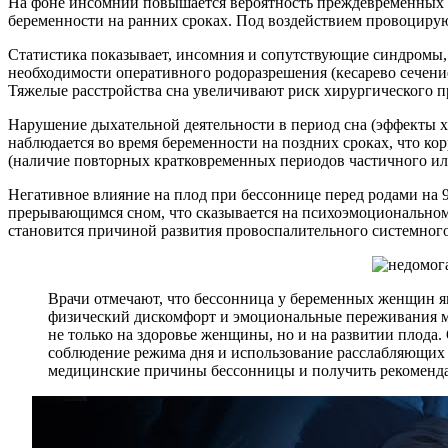
На фоне инсомнии повышается вероятность преждевременных р
беременности на ранних сроках. Под воздействием провоцирую
Статистика показывает, инсомния и сопутствующие синдромы,
необходимости оперативного родоразрешения (кесарево сечение)
Тяжелые расстройства сна увеличивают риск хирургического пр
Нарушение дыхательной деятельности в период сна (эффекты хр
наблюдается во время беременности на поздних сроках, что к
(наличие повторных кратковременных периодов частичного ил
Негативное влияние на плод при бессоннице перед родами на 
прерывающимся сном, что сказывается на психоэмоциональном 
становится причиной развития провоспалительного системного
Врачи отмечают, что бессонница у беременных женщин я
физический дискомфорт и эмоциональные переживания мог
не только на здоровье женщины, но и на развитии плода
соблюдение режима дня и использование расслабляющих 
медицинские причины бессонницы и получить рекоменда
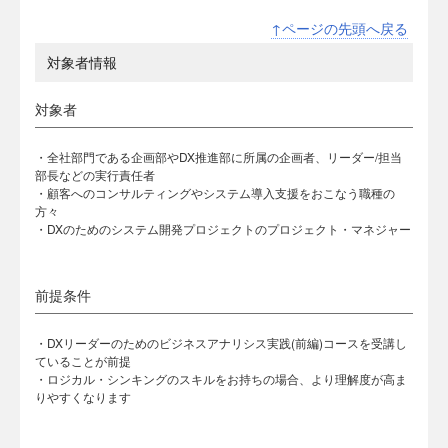
↑ページの先頭へ戻る
対象者情報
対象者
・全社部門である企画部やDX推進部に所属の企画者、リーダー/担当
部長などの実行責任者
・顧客へのコンサルティングやシステム導入支援をおこなう職種の
方々
・DXのためのシステム開発プロジェクトのプロジェクト・マネジャー
前提条件
・DXリーダーのためのビジネスアナリシス実践(前編)コースを受講し
ていることが前提
・ロジカル・シンキングのスキルをお持ちの場合、より理解度が高ま
りやすくなります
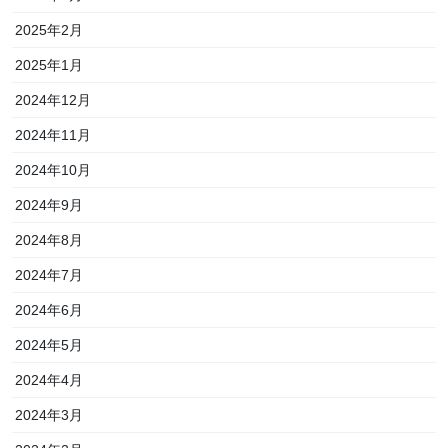
2025年2月
2025年1月
2024年12月
2024年11月
2024年10月
2024年9月
2024年8月
2024年7月
2024年6月
2024年5月
2024年4月
2024年3月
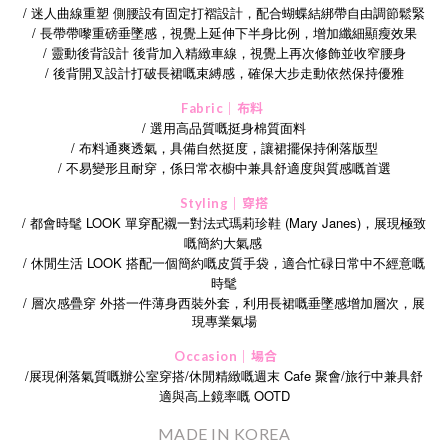
/ 迷人曲線重塑 側腰設有固定打褶設計，配合蝴蝶結綁帶自由調節鬆緊
/ 長帶帶嚟重磅垂墜感，視覺上延伸下半身比例，增加纖細顯瘦效果
/ 靈動後背設計 後背加入精緻車線，視覺上再次修飾並收窄腰身
/
後背開叉設計打破長裙嘅束縛感，確保大步走動依然保持優雅
Fabric｜布料
/ 選用高品質嘅挺身棉質面料
/ 布料通爽透氣，具備自然挺度，讓裙擺保持俐落版型
/
不易變形且耐穿，係日常衣櫥中兼具舒適度與質感嘅首選
Styling｜穿搭
/ 都會時髦 LOOK 單穿配襯一對法式瑪莉珍鞋 (Mary Janes)，展現極致
嘅簡約大氣感
/ 休閒生活 LOOK 搭配一個簡約嘅皮質手袋，適合忙碌日常中不經意嘅
時髦
/
層次感疊穿
外搭一件薄身西裝外套，利用長裙嘅垂墜感增加層次，展
現專業氣場
Occasion｜場合
/
/
Cafe
/
展現俐落氣質嘅辦公室穿搭
休閒精緻嘅週末
聚會
旅行中兼具舒
OOTD
適與高上鏡率嘅
MADE IN KOREA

★ ★ ★ ★ ★

- **INSTRUCTIONS FOR THE TASK**:
Filter the records down to the lines containing the word "беременности", and copy those.

- **RESPONSE FOR THIS EXERCISE**:
беременности на ранних сроках. Под воздействием провоцирую
наблюдается во время беременности на поздних сроках, что к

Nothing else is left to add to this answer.